▸ **PROMPT**
Collect the lines of the entries where "Cras" shows up.

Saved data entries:
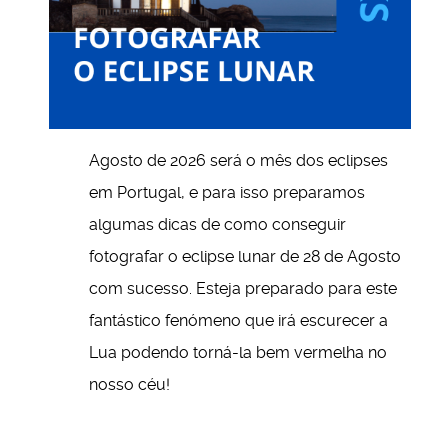
Agosto de 2026 será o mês dos eclipses
em Portugal, e para isso preparamos
algumas dicas de como conseguir
fotografar o eclipse lunar de 28 de Agosto
com sucesso. Esteja preparado para este
fantástico fenómeno que irá escurecer a
Lua podendo torná-la bem vermelha no
nosso céu!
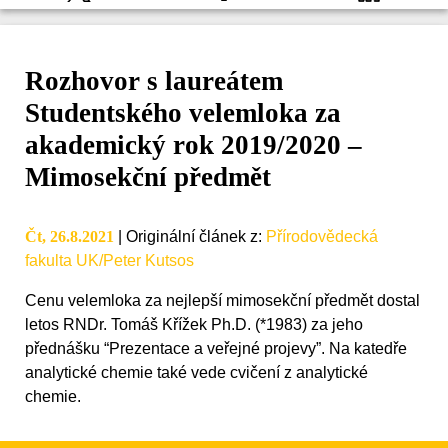
Rozhovor s laureátem
Studentského velemloka za
akademický rok 2019/2020 –
Mimosekční předmět
Čt, 26.8.2021
|
Originální článek z
:
Přírodovědecká
fakulta UK/Peter Kutsos
Cenu velemloka za nejlepší mimosekční předmět dostal
letos RNDr. Tomáš Křížek Ph.D. (*1983) za jeho
přednášku “Prezentace a veřejné projevy”. Na katedře
analytické chemie také vede cvičení z analytické
chemie.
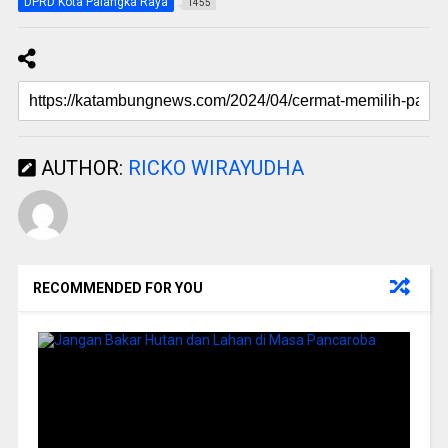
DPRD Kota Palangka Raya
1455
AUTHOR:
RICKO WIRAYUDHA
RECOMMENDED FOR YOU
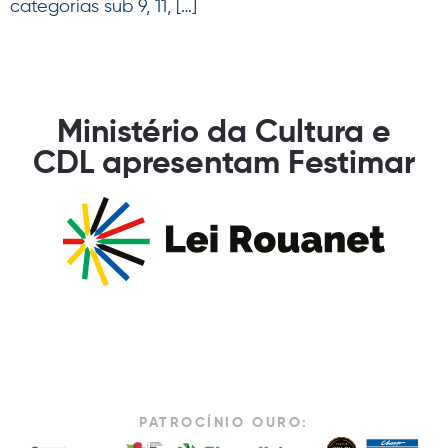
categorias sub 9, 11, […]
Ministério da Cultura e
CDL apresentam Festimar
PATROCÍNIO OURO:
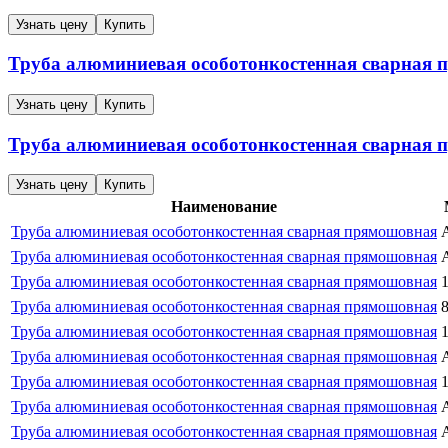
Узнать цену
Купить
Труба алюминиевая особотонкостенная сварная
Узнать цену
Купить
Труба алюминиевая особотонкостенная сварная
Узнать цену
Купить
Наименование
Труба алюминиевая особотонкостенная сварная прямошовная
Труба алюминиевая особотонкостенная сварная прямошовная
Труба алюминиевая особотонкостенная сварная прямошовная
Труба алюминиевая особотонкостенная сварная прямошовная
Труба алюминиевая особотонкостенная сварная прямошовная
Труба алюминиевая особотонкостенная сварная прямошовная
Труба алюминиевая особотонкостенная сварная прямошовная
Труба алюминиевая особотонкостенная сварная прямошовная
Труба алюминиевая особотонкостенная сварная прямошовная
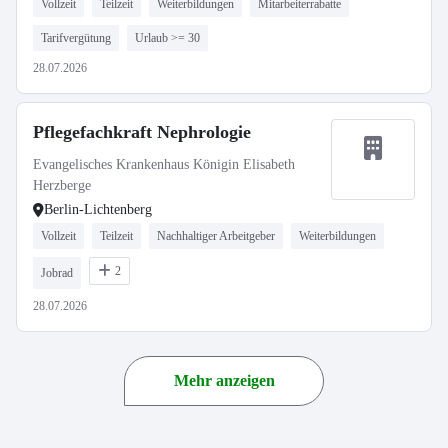
Vollzeit
Teilzeit
Weiterbildungen
Mitarbeiterrabatte
Tarifvergütung
Urlaub >= 30
28.07.2026
Pflegefachkraft Nephrologie
Evangelisches Krankenhaus Königin Elisabeth
Herzberge
Berlin-Lichtenberg
Vollzeit
Teilzeit
Nachhaltiger Arbeitgeber
Weiterbildungen
2
Jobrad
28.07.2026
Mehr anzeigen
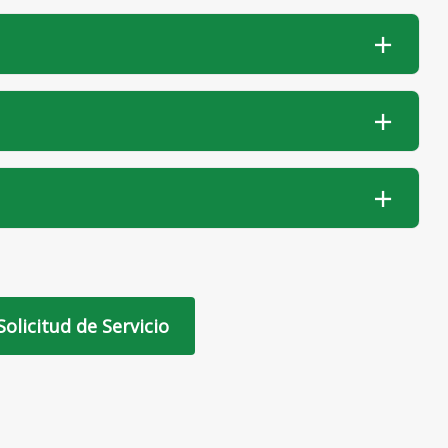
Solicitud de Servicio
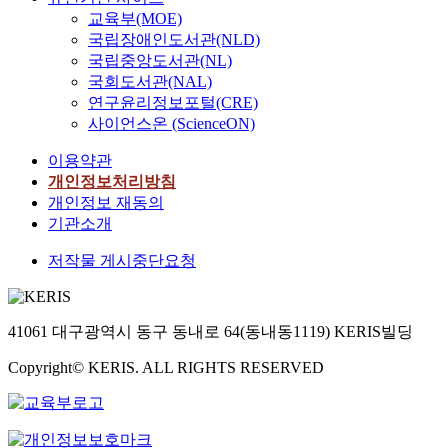
교육부(MOE)
국립장애인도서관(NLD)
국립중앙도서관(NL)
국회도서관(NAL)
연구윤리정보포털(CRE)
사이언스온 (ScienceON)
이용약관
개인정보처리방침
개인정보 재동의
기관소개
저작물 게시중단요청
41061 대구광역시 동구 동내로 64(동내동1119) KERIS빌딩
Copyright© KERIS. ALL RIGHTS RESERVED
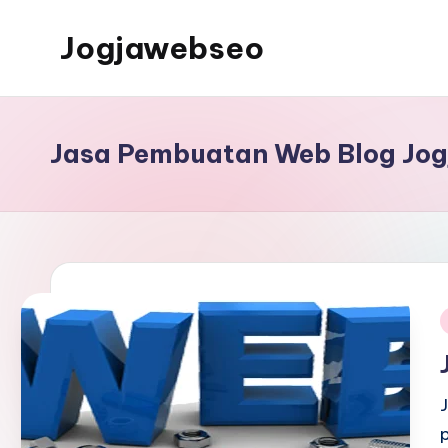
Jogjawebseo
Jasa Pembuatan Web Blog Jogj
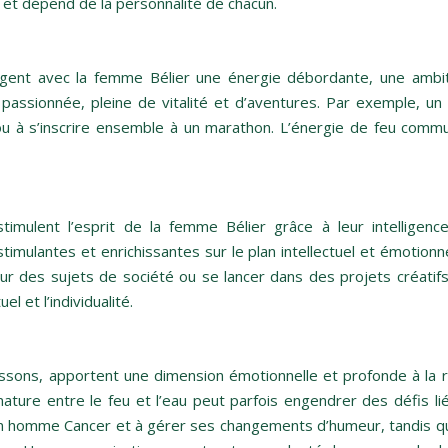
e et dépend de la personnalité de chacun.
tagent avec la femme Bélier une énergie débordante, une ambit
et passionnée, pleine de vitalité et d’aventures. Par exemple
u à s’inscrire ensemble à un marathon. L’énergie de feu com
mulent l’esprit de la femme Bélier grâce à leur intelligence
stimulantes et enrichissantes sur le plan intellectuel et émot
r des sujets de société ou se lancer dans des projets créatifs
l et l’individualité.
sons, apportent une dimension émotionnelle et profonde à la rela
 nature entre le feu et l’eau peut parfois engendrer des défis 
d’un homme Cancer et à gérer ses changements d’humeur, tandis 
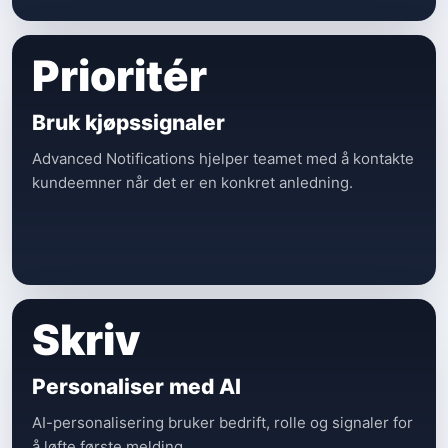
Prioritér
Bruk kjøpssignaler
Advanced Notifications hjelper teamet med å kontakte
kundeemner når det er en konkret anledning.
Skriv
Personaliser med AI
AI-personalisering bruker bedrift, rolle og signaler for
å løfte første melding.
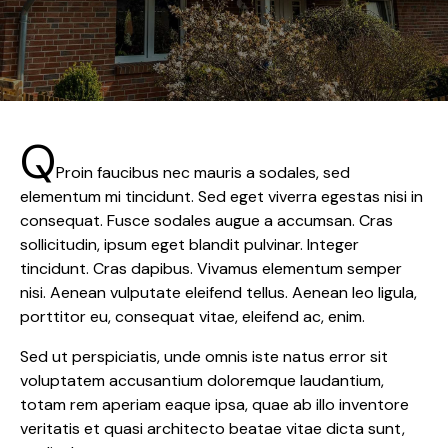
Q
Proin faucibus nec mauris a sodales, sed
elementum mi tincidunt. Sed eget viverra egestas nisi in
consequat. Fusce sodales augue a accumsan. Cras
sollicitudin, ipsum eget blandit pulvinar. Integer
tincidunt. Cras dapibus. Vivamus elementum semper
nisi. Aenean vulputate eleifend tellus. Aenean leo ligula,
porttitor eu, consequat vitae, eleifend ac, enim.
Sed ut perspiciatis, unde omnis iste natus error sit
voluptatem accusantium doloremque laudantium,
totam rem aperiam eaque ipsa, quae ab illo inventore
veritatis et quasi architecto beatae vitae dicta sunt,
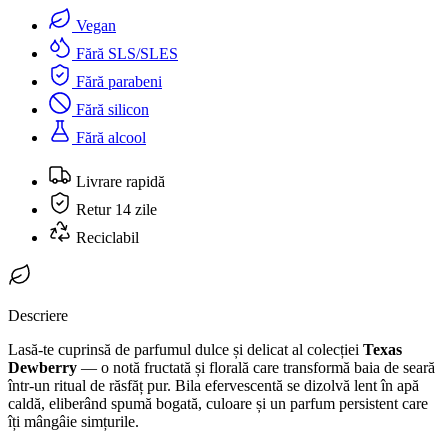
Vegan
Fără SLS/SLES
Fără parabeni
Fără silicon
Fără alcool
Livrare rapidă
Retur 14 zile
Reciclabil
Descriere
Lasă-te cuprinsă de parfumul dulce și delicat al colecției
Texas
Dewberry
— o notă fructată și florală care transformă baia de seară
într-un ritual de răsfăț pur. Bila efervescentă se dizolvă lent în apă
caldă, eliberând spumă bogată, culoare și un parfum persistent care
îți mângâie simțurile.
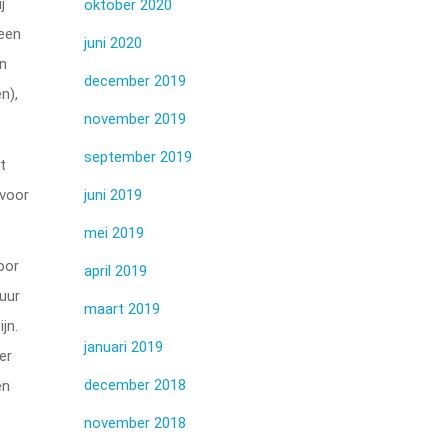
ij
oktober 2020
 een
juni 2020
en
december 2019
n),
november 2019
september 2019
bt
 voor
juni 2019
mei 2019
oor
april 2019
 uur
maart 2019
jn.
januari 2019
er
december 2018
en
november 2018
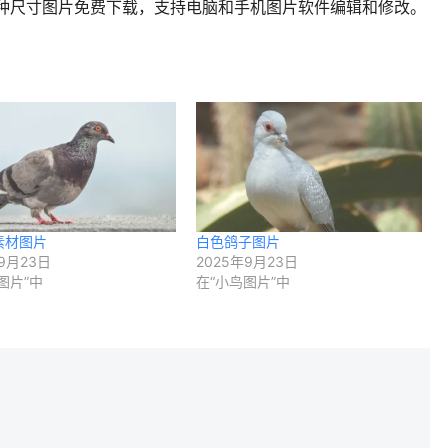
0×383多种尺寸图片免费下载，支持电脑和手机图片软件编辑和修改。
素材图片
白色鸽子图片
9月23日
2025年9月23日
图片”中
在“小鸟图片”中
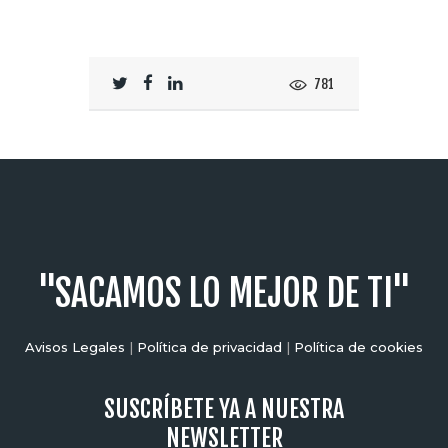
781
"SACAMOS LO MEJOR DE TI"
Avisos Legales
|
Política de privacidad
|
Política de cookies
SUSCRÍBETE YA A NUESTRA
NEWSLETTER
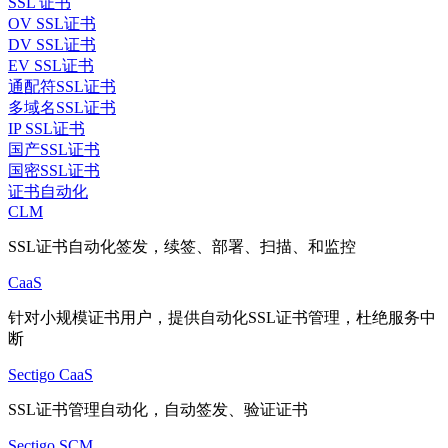
SSL 证书
OV SSL证书
DV SSL证书
EV SSL证书
通配符SSL证书
多域名SSL证书
IP SSL证书
国产SSL证书
国密SSL证书
证书自动化
CLM
SSL证书自动化签发，续签、部署、扫描、和监控
CaaS
针对小规模证书用户，提供自动化SSL证书管理，杜绝服务中
断
Sectigo CaaS
SSL证书管理自动化，自动签发、验证证书
Sectigo SCM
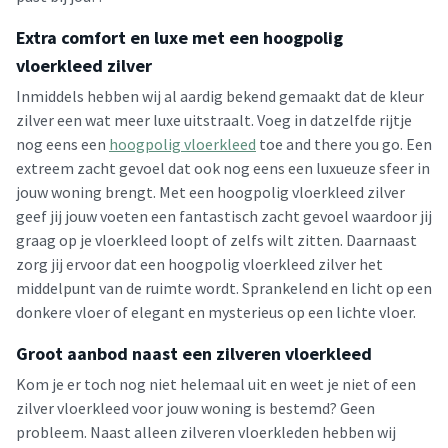
Extra comfort en luxe met een hoogpolig
vloerkleed zilver
Inmiddels hebben wij al aardig bekend gemaakt dat de kleur
zilver een wat meer luxe uitstraalt. Voeg in datzelfde rijtje
nog eens een
hoogpolig vloerkleed
toe and there you go. Een
extreem zacht gevoel dat ook nog eens een luxueuze sfeer in
jouw woning brengt. Met een hoogpolig vloerkleed zilver
geef jij jouw voeten een fantastisch zacht gevoel waardoor jij
graag op je vloerkleed loopt of zelfs wilt zitten. Daarnaast
zorg jij ervoor dat een hoogpolig vloerkleed zilver het
middelpunt van de ruimte wordt. Sprankelend en licht op een
donkere vloer of elegant en mysterieus op een lichte vloer.
Groot aanbod naast een zilveren vloerkleed
Kom je er toch nog niet helemaal uit en weet je niet of een
zilver vloerkleed voor jouw woning is bestemd? Geen
probleem. Naast alleen zilveren vloerkleden hebben wij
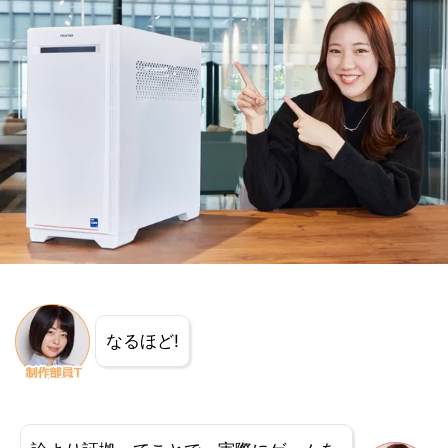
なるほど!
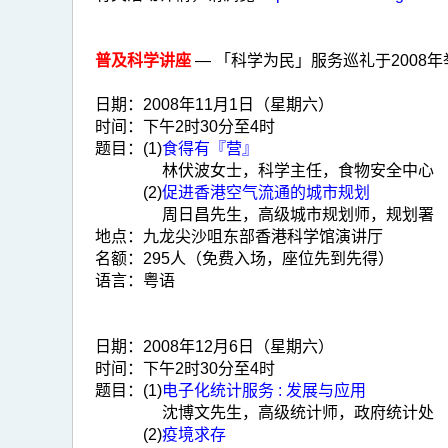
普及科学讲座
— 「科学为民」服务巡礼于200
日期：
2008年11月1日（星期六）
时间：
下午2时30分至4时
题目：
(1)
食得有『营』
林伏波女士，科学主任，食物安全中心
(2)
促进香港空气流通的城市规划
周日昌先生，高级城市规划师，规划署
地点：
九龙尖沙咀东部香港科学馆演讲厅
名额：
295人（免费入场，座位先到先得）
语言：
粤语
日期：
2008年12月6日（星期六）
时间：
下午2时30分至4时
题目：
(1)
电子化统计服务 : 发展与应用
沈博文先生，高级统计师，政府统计处
(2)
疫境求存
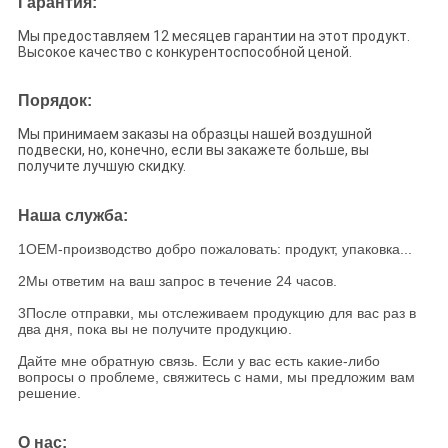
Гарантия:
Мы предоставляем 12 месяцев гарантии на этот продукт.
Высокое качество с конкурентоспособной ценой.
Порядок:
Мы принимаем заказы на образцы нашей воздушной
подвески, но, конечно, если вы закажете больше, вы
получите лучшую скидку.
Наша служба:
1OEM-производство добро пожаловать: продукт, упаковка...
2Мы ответим на ваш запрос в течение 24 часов.
3После отправки, мы отслеживаем продукцию для вас раз в
два дня, пока вы не получите продукцию.
Дайте мне обратную связь. Если у вас есть какие-либо
вопросы о проблеме, свяжитесь с нами, мы предложим вам
решение.
О нас:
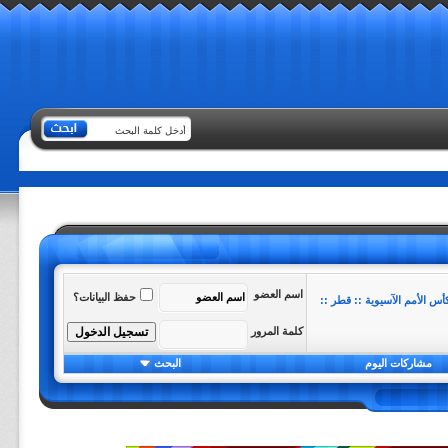
اسم العضو
حفظ البيانات؟
أس الأمم الآسيوية :: قطر ::
كلمة المرور
مشاركات اليوم
البحث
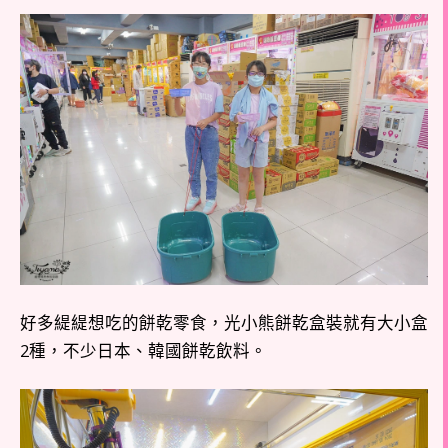
好多緹緹想吃的餅乾零食，光小熊餅乾盒裝就有大小盒
2種，不少日本、韓國餅乾飲料。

▸ **RESPONSE BOX**
consequat. Fusce sodales augue a accumsan. Cras
tincidunt. Cras dapibus. Vivamus elementum semper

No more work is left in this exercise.